Construction of risk nomogram model of oral mucosal pressure injury in patients with tracheal intubation in ICU
10.3760/cma.j.cn115682-20230806-00391
- VernacularTitle:ICU气管插管患者口腔黏膜压力性损伤风险列线图模型的构建
- Author:
Zhiwei WANG
1
;
Xiaoyan HE
;
Zhenzhen TAO
;
Yangyang JIANG
;
Jinfang QI
;
Zhengang LI
;
Zhenghui DONG
Author Information
1. 新疆医科大学护理学院,乌鲁木齐 830011
- Keywords:
Intensive Care Unit;
Tracheal intubation;
Oral mucosa;
Pressure injury;
Nomograph
- From:
Chinese Journal of Modern Nursing
2024;30(13):1764-1770
- CountryChina
- Language:Chinese
-
Abstract:
Objective:To explore the risk factors of oral-mucosal pressure injury (OMPI) in patients with tracheal intubation in ICU and to establish a nomogram model.Methods:Using the convenient sampling method, a total of 640 patients with oral tracheal intubation admitted to ICU of the First Affiliated Hospital of Xinjiang Medical University from January to May 2023 were selected as the research objects.

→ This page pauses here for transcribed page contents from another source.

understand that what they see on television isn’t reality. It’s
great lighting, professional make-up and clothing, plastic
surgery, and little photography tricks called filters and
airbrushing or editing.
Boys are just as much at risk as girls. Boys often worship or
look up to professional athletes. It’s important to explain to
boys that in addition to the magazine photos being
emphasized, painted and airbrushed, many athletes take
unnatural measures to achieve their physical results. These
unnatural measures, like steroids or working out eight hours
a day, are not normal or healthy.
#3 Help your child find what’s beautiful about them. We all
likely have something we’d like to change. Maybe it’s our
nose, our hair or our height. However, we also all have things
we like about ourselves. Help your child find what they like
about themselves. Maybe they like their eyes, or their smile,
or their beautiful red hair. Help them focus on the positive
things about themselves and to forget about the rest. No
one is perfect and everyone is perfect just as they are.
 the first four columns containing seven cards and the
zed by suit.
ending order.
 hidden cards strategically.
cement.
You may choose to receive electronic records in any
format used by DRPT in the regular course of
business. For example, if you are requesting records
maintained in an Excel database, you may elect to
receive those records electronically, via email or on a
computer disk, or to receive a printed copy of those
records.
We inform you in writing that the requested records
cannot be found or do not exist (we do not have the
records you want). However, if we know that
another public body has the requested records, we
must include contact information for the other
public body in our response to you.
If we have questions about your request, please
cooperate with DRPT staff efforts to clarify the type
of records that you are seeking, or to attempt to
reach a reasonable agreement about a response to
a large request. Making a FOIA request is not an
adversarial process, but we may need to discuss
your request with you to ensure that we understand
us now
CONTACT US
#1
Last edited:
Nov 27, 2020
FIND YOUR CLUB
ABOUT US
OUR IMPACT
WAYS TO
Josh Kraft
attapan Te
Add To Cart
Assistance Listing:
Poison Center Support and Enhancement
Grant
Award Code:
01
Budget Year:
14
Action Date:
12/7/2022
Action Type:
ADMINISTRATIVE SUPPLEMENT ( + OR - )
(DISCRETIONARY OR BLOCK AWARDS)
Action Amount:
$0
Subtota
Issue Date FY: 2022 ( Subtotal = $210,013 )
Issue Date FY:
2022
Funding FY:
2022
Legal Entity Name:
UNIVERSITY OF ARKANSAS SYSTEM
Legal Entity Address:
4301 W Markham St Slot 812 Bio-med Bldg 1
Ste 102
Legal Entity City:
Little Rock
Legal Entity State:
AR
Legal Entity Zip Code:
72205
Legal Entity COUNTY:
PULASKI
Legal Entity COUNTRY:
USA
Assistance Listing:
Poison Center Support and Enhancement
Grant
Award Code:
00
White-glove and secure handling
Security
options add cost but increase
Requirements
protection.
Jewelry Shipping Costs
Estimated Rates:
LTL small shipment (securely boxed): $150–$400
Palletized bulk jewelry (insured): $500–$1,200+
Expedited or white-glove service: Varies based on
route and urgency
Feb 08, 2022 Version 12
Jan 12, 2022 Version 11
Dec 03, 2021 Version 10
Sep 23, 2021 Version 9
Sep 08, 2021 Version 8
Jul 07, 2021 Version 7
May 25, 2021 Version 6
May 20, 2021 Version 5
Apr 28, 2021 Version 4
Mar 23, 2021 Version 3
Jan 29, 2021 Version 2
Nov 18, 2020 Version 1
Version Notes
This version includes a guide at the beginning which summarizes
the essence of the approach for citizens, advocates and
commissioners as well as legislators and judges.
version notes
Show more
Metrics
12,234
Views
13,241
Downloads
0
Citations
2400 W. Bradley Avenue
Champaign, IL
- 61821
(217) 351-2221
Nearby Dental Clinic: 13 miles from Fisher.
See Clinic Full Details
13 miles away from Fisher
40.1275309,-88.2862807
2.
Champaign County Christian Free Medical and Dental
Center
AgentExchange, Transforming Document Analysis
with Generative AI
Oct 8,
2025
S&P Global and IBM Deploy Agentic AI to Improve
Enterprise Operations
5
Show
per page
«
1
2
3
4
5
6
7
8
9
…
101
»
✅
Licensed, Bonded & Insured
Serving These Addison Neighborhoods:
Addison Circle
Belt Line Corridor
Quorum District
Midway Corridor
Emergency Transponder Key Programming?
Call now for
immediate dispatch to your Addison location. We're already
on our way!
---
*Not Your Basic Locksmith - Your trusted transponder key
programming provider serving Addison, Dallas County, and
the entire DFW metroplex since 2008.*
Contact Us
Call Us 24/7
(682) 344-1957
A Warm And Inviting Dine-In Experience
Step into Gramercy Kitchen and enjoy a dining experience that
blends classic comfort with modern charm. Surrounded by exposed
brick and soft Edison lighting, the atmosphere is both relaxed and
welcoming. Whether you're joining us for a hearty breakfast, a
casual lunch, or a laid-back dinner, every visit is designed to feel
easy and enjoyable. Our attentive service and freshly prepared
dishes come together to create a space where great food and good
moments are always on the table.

They were divided into the occurrence group ( n=286) and the non-occurrence group ( n=354) according to whether OMPI occurred or not. Binomial Logistic regression analysis was used to explore the risk factors for OMPI in patients with tracheal intubation in ICU. A risk nomogram model was created based on independent risk factors, and internal verification was conducted by Bootstrap repeated sampling method. Results:OMPI occurred in 286 of 640 ICU patients with tracheal intubation. Binomial Logistic regression analysis showed that high APACHEⅡ score, modified Beck oral score greater than or equal to 11 points, use of sedative drugs, prone ventilation, long retention time of tracheal catheter, low oxygenation index less than 200 mmHg (1 mmHg=0.133 kPa) and tracheal catheter fixation frequency of 1 time /24 h were the risk factors for OMPI in patients with tracheal intubation in ICU ( P<0.05). A risk nomogram model for OMPI in patients with tracheal intubation in ICU was established based on independent risk factors. The results showed that the predictive performance (area under the receiver operating characteristic curve of subjects was 0.918, 95% confidence interval was 0.897 to 0.938) and calibration (χ 2 value of 4.647, P=0.795) of the risk nomogram model for OMPI in patients with tracheal intubation in ICU were good. When the threshold probability was 0 to 1, the decision curve showed that the model had good clinical effectiveness. Conclusions:The OMPI risk nomogram model of tracheal intubation patients in ICU established in this study has good calibration and differentiation, which can be used as an effective tool for screening high-risk patients.